**ASSIGNMENT:** Transcribe all of the entries below exactly. Leave out the pictures.

**PROVIDED DATA:**
--------

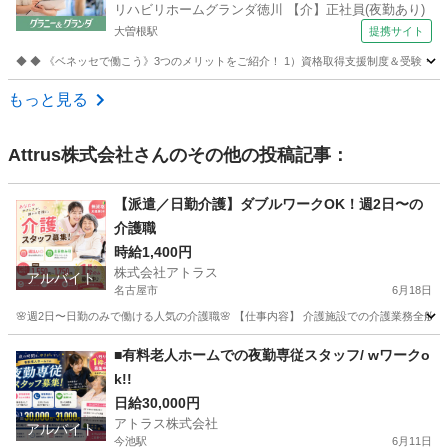
リハビリホームグランダ徳川 【介】正社員(夜勤あり)
フ
大曽根駅
提携サイト
◆ ◆ 《ベネッセで働こう》3つのメリットをご紹介！ 1）資格取得支援制度＆受験・研修
愛知
名古屋市
大曽根駅
介護
もっと見る
Attrus株式会社
さんのその他の投稿記事：
【派遣／日勤介護】ダブルワークOK！週2日〜の
介護職
時給1,400円
株式会社アトラス
アルバイト
名古屋市
6月18日
🌸週2日〜日勤のみで働ける人気の介護職🌸 【仕事内容】 介護施設での介護業務全般を
愛知
名古屋市
介護士
時給
■有料老人ホームでの夜勤専従スタッフ/ wワークo
k!!
日給30,000円
アトラス株式会社
アルバイト
今池駅
6月11日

--------

**WRITTEN ANSWER:**
リハビリホームグランダ徳川 【介】正社員(夜勤あり)
フ
大曽根駅
提携サイト
◆ ◆ 《ベネッセで働こう》3つのメリットをご紹介！ 1）資格取得支援制度＆受験・研修
愛知
名古屋市
大曽根駅
介護
もっと見る
Attrus株式会社
さんのその他の投稿記事：
【派遣／日勤介護】ダブルワークOK！週2日〜の
介護職
時給1,400円
株式会社アトラス
アルバイト
名古屋市
6月18日
🌸週2日〜日勤のみで働ける人気の介護職🌸 【仕事内容】 介護施設での介護業務全般を
愛知
名古屋市
介護士
時給
■有料老人ホームでの夜勤専従スタッフ/ wワークo
k!!
日給30,000円
アトラス株式会社
アルバイト
今池駅
6月11日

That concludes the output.